Action item:
From the entries below, please gather each line containing the string "every".

Dataset entries:
■ ■ ■ ■ ■
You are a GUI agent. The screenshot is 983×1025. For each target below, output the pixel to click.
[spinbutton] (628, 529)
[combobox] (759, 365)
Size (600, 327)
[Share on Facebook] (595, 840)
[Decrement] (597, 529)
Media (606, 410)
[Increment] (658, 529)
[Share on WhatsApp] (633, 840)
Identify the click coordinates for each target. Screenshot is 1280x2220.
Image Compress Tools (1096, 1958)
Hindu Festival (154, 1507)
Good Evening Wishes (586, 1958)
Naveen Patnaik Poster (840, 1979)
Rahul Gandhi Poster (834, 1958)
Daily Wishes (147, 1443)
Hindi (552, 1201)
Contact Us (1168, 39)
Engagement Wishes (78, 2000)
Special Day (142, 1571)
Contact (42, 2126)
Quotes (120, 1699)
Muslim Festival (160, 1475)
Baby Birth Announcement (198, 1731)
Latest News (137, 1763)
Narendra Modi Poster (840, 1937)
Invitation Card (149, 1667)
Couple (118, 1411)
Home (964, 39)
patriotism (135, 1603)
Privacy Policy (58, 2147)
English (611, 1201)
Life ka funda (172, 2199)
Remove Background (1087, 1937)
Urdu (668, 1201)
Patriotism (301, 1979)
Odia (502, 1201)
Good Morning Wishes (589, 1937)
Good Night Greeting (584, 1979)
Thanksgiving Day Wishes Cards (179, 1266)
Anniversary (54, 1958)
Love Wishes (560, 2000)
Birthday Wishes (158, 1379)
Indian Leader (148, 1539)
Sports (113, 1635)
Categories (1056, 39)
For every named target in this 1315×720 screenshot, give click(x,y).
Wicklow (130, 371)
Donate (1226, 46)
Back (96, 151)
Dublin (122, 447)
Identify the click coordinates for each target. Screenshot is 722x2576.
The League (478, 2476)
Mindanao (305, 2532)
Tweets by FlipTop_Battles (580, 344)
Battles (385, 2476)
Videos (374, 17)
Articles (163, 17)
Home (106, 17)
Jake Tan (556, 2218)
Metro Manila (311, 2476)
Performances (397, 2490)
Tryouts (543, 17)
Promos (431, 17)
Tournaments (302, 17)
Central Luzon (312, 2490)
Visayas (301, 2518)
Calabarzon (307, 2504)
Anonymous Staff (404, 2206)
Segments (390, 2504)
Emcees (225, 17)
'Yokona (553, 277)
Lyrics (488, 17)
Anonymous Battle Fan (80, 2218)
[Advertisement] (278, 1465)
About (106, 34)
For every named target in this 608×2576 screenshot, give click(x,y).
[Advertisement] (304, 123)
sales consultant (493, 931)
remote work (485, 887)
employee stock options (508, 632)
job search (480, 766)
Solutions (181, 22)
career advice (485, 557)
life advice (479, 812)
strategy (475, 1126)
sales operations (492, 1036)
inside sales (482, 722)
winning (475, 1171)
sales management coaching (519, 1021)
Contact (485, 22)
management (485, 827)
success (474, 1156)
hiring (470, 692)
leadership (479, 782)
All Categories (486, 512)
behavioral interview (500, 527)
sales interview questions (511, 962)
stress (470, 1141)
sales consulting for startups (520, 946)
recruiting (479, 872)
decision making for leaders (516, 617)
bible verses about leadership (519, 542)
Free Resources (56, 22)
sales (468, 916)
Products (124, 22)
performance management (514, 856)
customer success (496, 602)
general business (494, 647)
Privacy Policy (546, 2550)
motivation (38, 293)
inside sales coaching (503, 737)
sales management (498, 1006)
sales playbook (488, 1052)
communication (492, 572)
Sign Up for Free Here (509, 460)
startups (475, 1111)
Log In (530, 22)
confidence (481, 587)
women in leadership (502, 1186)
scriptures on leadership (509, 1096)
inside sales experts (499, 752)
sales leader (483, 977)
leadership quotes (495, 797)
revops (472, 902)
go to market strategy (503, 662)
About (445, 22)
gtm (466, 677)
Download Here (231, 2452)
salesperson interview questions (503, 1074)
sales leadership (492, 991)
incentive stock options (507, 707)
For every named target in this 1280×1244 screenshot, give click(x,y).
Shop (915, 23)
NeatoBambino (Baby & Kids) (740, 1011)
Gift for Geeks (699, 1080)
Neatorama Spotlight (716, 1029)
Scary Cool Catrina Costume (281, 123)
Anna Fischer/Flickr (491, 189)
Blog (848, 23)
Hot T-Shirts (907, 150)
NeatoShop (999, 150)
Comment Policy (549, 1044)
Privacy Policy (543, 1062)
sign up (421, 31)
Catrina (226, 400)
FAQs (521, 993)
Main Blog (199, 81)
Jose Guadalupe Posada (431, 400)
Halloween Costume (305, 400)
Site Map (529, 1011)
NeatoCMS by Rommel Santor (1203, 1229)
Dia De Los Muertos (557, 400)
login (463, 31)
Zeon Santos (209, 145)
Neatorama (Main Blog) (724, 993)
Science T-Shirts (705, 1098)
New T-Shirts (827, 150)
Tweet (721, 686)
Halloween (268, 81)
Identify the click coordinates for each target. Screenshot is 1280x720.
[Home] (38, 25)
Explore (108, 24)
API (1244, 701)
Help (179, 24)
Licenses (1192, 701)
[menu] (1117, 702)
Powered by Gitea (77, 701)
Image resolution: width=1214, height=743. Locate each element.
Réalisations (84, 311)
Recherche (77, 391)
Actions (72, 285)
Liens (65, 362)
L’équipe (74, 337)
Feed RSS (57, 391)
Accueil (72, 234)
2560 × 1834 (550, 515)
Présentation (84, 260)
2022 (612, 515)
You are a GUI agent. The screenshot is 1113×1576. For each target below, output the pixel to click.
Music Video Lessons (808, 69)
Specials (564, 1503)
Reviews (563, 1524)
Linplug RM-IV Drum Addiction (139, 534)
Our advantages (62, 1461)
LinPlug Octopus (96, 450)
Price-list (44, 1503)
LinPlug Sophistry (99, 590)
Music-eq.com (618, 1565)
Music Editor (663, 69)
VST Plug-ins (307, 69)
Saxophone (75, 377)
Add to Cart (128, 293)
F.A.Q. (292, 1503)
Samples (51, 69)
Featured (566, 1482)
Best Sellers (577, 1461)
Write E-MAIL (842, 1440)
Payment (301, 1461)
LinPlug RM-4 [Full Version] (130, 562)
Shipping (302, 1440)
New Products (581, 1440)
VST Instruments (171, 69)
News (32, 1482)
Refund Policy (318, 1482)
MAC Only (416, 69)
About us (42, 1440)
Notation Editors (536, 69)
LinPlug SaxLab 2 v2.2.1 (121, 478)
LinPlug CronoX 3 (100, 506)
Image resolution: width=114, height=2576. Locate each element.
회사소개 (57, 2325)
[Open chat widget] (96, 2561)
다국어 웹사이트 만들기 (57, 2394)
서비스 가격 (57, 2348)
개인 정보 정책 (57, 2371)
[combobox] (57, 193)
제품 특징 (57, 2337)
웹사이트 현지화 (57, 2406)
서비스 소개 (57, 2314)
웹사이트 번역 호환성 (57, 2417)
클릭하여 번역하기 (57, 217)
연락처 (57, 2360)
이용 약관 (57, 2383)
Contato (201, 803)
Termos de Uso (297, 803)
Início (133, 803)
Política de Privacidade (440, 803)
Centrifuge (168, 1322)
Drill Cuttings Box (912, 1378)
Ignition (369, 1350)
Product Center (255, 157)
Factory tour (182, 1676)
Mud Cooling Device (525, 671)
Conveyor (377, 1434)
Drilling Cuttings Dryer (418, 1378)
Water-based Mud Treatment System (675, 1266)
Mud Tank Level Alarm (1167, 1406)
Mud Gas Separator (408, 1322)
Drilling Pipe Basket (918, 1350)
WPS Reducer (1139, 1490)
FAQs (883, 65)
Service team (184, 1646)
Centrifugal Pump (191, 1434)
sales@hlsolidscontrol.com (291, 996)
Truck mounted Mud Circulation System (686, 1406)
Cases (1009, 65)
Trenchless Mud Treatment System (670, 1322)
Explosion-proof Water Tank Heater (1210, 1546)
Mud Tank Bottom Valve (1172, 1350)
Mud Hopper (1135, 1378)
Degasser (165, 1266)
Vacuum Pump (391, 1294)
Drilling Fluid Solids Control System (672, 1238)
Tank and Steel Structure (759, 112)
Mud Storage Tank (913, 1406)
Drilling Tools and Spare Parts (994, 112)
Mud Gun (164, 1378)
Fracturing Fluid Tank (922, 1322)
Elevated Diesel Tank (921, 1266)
■ ■ ■ ■ ■
Finished task:
For every named target in this 1315×720 screenshot, give click(x,y).
For every named target in this 608×2576 screenshot, give click(x,y).
For every named target in this 1280×1244 screenshot, give click(x,y).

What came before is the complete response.